There's no confusing to the origin of my sanpshots. `btrfs subvolume list -q` shows the ancestral parent as well as the subvolume it's located in, example:

  ID 6442 gen 50527 top level 751 parent_uuid 0f4442f8-6363-6944-be8d-e2b45d809352 path .snapshots/321/snapshot
> some operations can be performed like snapshotting, but not deletion

See user_subvol_rm_allowed mount option, available since Kernel 3.0

It's like comparing a car and a truck, they both have four wheels, transport passengers and cargo, and have an engine. Just because a truck runs on diesel does not make the fact that the car running on gas "wrong". Due to its fundamentally different implementation, the way the filesystem works is also different.

Yes ZFS has many more features, has been in development longer, and probably more "production ready" than BTRFS. But ZFS is not GPL compatible. And BTRFS doesn't require it's own separate cache that is apart from the normal filesystem cache.


Yes, that's what rleigh is saying. It's what I'm saying.

ZFS sets a very very high bar indeed. There are things that could be done better (I've talked about some of those on HN). But pound for pound, it's the best storage stack today and has been for over a decade. ZFS is the benchmark against which all others are to be stacked. There will be applications for which you will find a more performant solution, maybe, but altogether, ZFS has been the last word in filesystems for a long time now.

The most interesting competition, IMO, is from HAMMER. We'll see how that progresses.


> Are you trying to say that BTRFS is supposed to compete feature-to-feature with ZFS?

Not entirely. Btrfs was designed with benefit of hindsight, so one would expect for the features they did choose to implement, that they would be superior in both design and implementation. Sadly, neither are the case except for a few minor exceptions.

> Btrfs doesn't make a distinction between a Clone and Snapshot, they are one and the same with a flag.

Yep, and this is one design choice which on the face of it is straightfoward and convenient, but has the side effect of being very inefficient. Because ZFS snapshots are owned by the dataset, AFAIK there's little refcounting overhead; you're just moving blocks to deadlists based on simple transaction ID number comparisons. If you modify a block and its transaction ID is greater than the latest snapshot, you can dispose of it, otherwise you add it to the snapshot deadlist (and also add the new updated block). If you delete a snapshot, you do the same thing: for each block, if the block transaction ID is later than the transaction ID of the previous snapshot, you dispose of it, else you move it to the previous snapshot's deadlist. No refcounting changes except to decrement for disposal. You only start paying the overhead when you create a clone. This makes ZFS snapshots very cheap, and clones a bit more expensive. Btrfs is always expensive as far as I understand.

Your particular uses might not take advantage of this, but it's something to bear in mind.
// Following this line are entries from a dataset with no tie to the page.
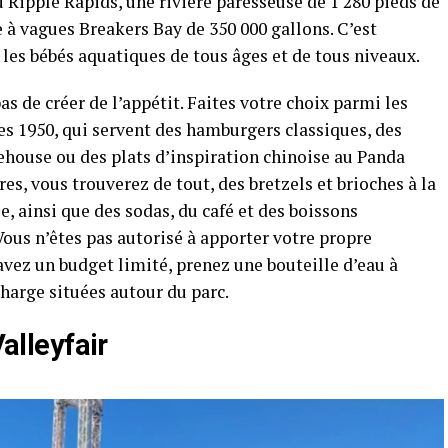
Ripple Rapids, une rivière paresseuse de 1 280 pieds de
e à vagues Breakers Bay de 350 000 gallons. C’est
r les bébés aquatiques de tous âges et de tous niveaux.
s de créer de l’appétit. Faites votre choix parmi les
es 1950, qui servent des hamburgers classiques, des
house ou des plats d’inspiration chinoise au Panda
res, vous trouverez de tout, des bretzels et brioches à la
ée, ainsi que des sodas, du café et des boissons
Vous n’êtes pas autorisé à apporter votre propre
 avez un budget limité, prenez une bouteille d’eau à
charge situées autour du parc.
Valleyfair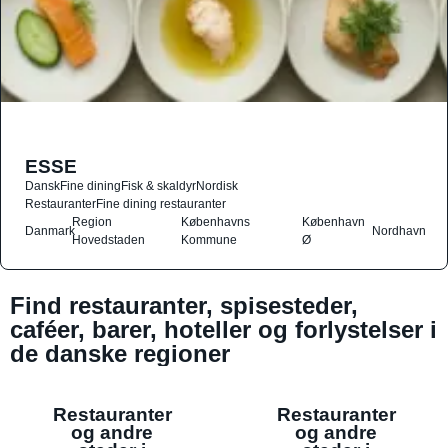
ESSE
Dansk
Fine dining
Fisk & skaldyr
Nordisk
Restauranter
Fine dining restauranter
Region
Københavns
København
Danmark
Nordhavn
Hovedstaden
Kommune
Ø
Find restauranter, spisesteder,
caféer, barer, hoteller og forlystelser i
de danske regioner
Restauranter
Restauranter
og andre
og andre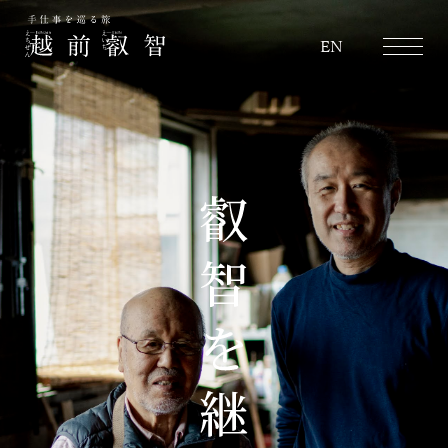
越前叡智
EN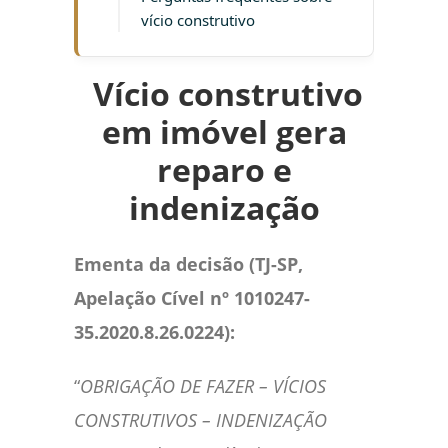
vício construtivo
Vício construtivo
em imóvel gera
reparo e
indenização
Ementa da decisão (TJ-SP,
Apelação Cível nº 1010247-
35.2020.8.26.0224):
“
OBRIGAÇÃO DE FAZER – VÍCIOS
CONSTRUTIVOS – INDENIZAÇÃO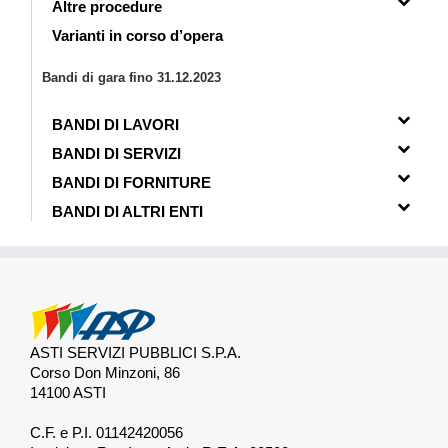
Altre procedure
Varianti in corso d’opera
Bandi di gara fino 31.12.2023
BANDI DI LAVORI
BANDI DI SERVIZI
BANDI DI FORNITURE
BANDI DI ALTRI ENTI
ASTI SERVIZI PUBBLICI S.P.A.
Corso Don Minzoni, 86
14100 ASTI
.
C.F. e P.I. 01142420056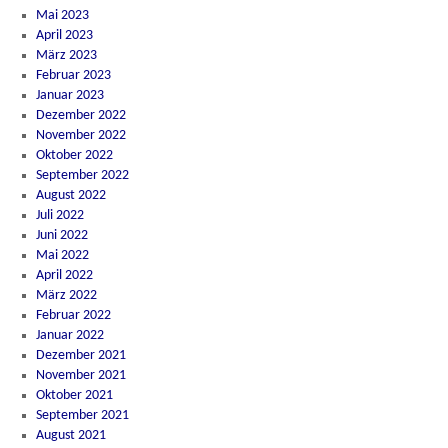
Mai 2023
April 2023
März 2023
Februar 2023
Januar 2023
Dezember 2022
November 2022
Oktober 2022
September 2022
August 2022
Juli 2022
Juni 2022
Mai 2022
April 2022
März 2022
Februar 2022
Januar 2022
Dezember 2021
November 2021
Oktober 2021
September 2021
August 2021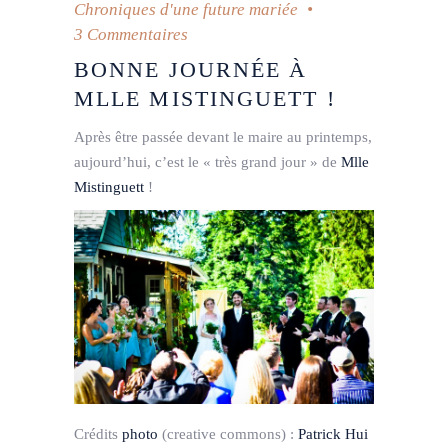
Chroniques d'une future mariée
3 Commentaires
BONNE JOURNÉE À
MLLE MISTINGUETT !
Après être passée devant le maire au printemps,
aujourd’hui, c’est le « très grand jour » de
Mlle
Mistinguett
!
Crédits
photo
(creative commons) :
Patrick Hui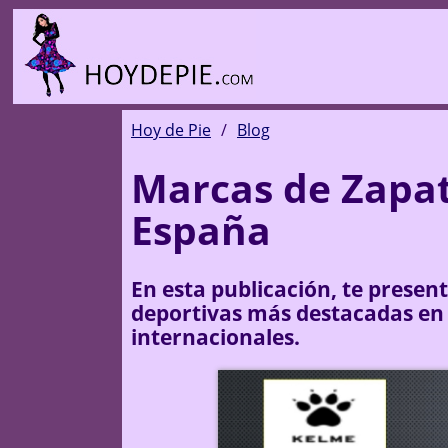
Hoy de Pie
Blog
Marcas de Zapat
España
En esta publicación, te present
deportivas más destacadas en
internacionales.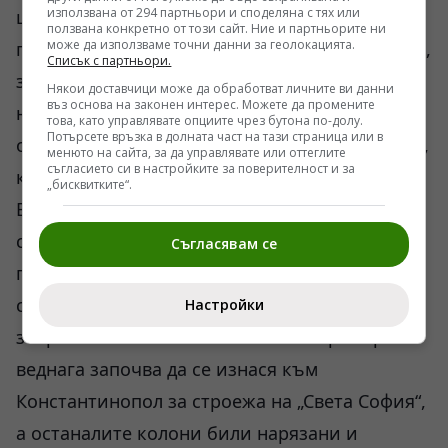
използвана от 294 партньори и споделяна с тях или
централна банка на региона. През 356 г.
ползвана конкретно от този сайт. Ние и партньорите ни
може да използваме точни данни за геолокацията.
пр.н.е. Херострат подпалва дървените тавани,
Списък с партньори.
за да остане в историята, мраморът се
Някои доставчици може да обработват личните ви данни
въз основа на законен интерес. Можете да промените
напуква от жегата и шедьовърът изгаря
това, като управлявате опциите чрез бутона по-долу.
Потърсете връзка в долната част на тази страница или в
отвътре. Възстановен по-късно от ефесяните,
менюто на сайта, за да управлявате или оттеглите
съгласието си в настройките за поверителност и за
които отказали парите на Александър
„бисквитките“.
Велики, за да не пишат името му, храмът
съществува до 262 г., когато е разграбен от
Съгласявам се
готите. Истинският край настъпва през 391 г.
с указа на император Теодосий I, който
Настройки
забранява езичеството. Скъпият мрамор
веднага започва да се изнася към
Константинопол за строежа на „Света София“,
а останалите колони били нарязани и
> Tell me more how I can mix disks of differing size in RAID on ZFS

You can have pools with vdevs of different sizes (I have one right here). It doesn't make sense to have different sizes within a vdev.

The need for cobbling together different sized discs appears to mainly be something needed for tinkering and testing. No one is going to care about this for production systems. It's a neat feature which few people care about in practice. I'd rather they had spent the time on making the basic featureset reliable.

> > some operations can be performed like snapshotting, but not deletion > See user_subvol_rm_allowed mount option, available since Kernel 3.0

Nice to see some option for this. It's better than nothing, but it's not really equivalent. ZFS has a fine-grained permissions delegation system which is inherited through dataset relationships, rather than coarse capabilities.

> And BTRFS doesn't require it's own separate cache that is apart from the normal filesystem cache.

Not a particular concern for me; it's well integrated on FreeBSD, and it's not a problem in practice on Linux nowadays IME. Do you have a specific problem with the ARC?